Which is why I said there was no bitterness.


----------



## Dunkelbrau (7/12/13)

IBU is a measurement of bitterness, so technically, there is, it's just not from a "bitterness addition" ;-)


----------



## Ducatiboy stu (7/12/13)

Which most people miss understand.


----------



## Scottye (8/12/13)

I have put down three extract brews that have been bittered with Galaxy, all three where 20g at 40 mins in 10 litre boils. Late hopping was a combination of Galaxy and Cascade or just Galaxy. The results were OK, not overly sweet but certainly hop (aroma and taste) and malt dominated these brews. Anyway I decided, even though Galaxy is one of my favourite hops, that I will be using Magnum and Challenger for all future bittering additions.


----------



## Lord Raja Goomba I (8/12/13)

Guys, thread has been modded to stop this descending into a crap fight, posts deleted.

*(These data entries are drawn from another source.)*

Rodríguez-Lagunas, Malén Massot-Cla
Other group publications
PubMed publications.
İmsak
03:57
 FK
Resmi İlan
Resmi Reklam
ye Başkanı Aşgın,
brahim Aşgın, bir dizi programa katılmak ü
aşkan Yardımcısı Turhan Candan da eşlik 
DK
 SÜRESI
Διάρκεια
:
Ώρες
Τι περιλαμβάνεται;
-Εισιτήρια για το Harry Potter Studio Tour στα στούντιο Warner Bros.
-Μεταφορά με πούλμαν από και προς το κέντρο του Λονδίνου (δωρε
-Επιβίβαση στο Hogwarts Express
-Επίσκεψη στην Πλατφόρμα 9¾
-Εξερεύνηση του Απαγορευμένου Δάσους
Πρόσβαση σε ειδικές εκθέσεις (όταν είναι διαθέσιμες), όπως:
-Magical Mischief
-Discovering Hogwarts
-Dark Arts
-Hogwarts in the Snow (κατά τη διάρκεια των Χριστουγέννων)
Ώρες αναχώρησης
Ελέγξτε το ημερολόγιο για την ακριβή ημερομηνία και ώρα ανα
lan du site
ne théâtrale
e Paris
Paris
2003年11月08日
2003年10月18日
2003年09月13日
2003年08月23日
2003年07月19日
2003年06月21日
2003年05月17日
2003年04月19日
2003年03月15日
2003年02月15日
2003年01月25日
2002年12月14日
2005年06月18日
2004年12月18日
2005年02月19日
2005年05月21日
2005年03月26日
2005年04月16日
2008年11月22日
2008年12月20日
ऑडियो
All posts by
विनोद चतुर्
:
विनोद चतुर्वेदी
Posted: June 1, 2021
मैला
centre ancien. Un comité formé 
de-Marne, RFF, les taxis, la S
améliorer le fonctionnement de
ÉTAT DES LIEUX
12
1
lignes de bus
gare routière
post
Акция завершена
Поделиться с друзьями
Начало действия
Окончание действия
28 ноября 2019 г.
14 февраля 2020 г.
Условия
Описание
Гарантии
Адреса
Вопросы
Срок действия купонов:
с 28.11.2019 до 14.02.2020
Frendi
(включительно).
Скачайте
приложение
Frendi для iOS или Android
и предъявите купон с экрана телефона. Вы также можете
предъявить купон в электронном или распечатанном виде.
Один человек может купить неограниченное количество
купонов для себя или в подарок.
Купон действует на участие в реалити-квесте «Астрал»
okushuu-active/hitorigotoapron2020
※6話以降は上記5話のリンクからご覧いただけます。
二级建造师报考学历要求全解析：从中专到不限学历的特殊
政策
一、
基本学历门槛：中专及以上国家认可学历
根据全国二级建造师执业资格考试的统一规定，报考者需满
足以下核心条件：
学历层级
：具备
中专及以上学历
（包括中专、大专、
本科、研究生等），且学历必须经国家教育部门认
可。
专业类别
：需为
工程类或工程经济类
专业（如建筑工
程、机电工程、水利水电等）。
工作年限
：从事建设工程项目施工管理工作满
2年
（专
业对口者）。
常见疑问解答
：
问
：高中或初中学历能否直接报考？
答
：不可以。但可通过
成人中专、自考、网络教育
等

Stu, mate a more constructive approach would have been better. Something along the the lines of '30 minute additions offer less bitterness than a 60 minute addition, if you're chilling', rather than 'it has no bitterness' half a dozen times, especially considering you're in a 'less experienced' brewers' thread. 

It's been perceived as troll bait and that's a fair assumption.


----------



## Ducatiboy stu (8/12/13)

VonScott said:


> I have put down three extract brews that have been bittered with Galaxy, all three where 20g at 40 mins in 10 litre boils. Late hopping was a combination of Galaxy and Cascade or just Galaxy. The results were OK, not overly sweet but certainly hop (aroma and taste) and malt dominated these brews. Anyway I decided, even though Galaxy is one of my favourite hops, that I will be using Magnum and Challenger for all future bittering additions.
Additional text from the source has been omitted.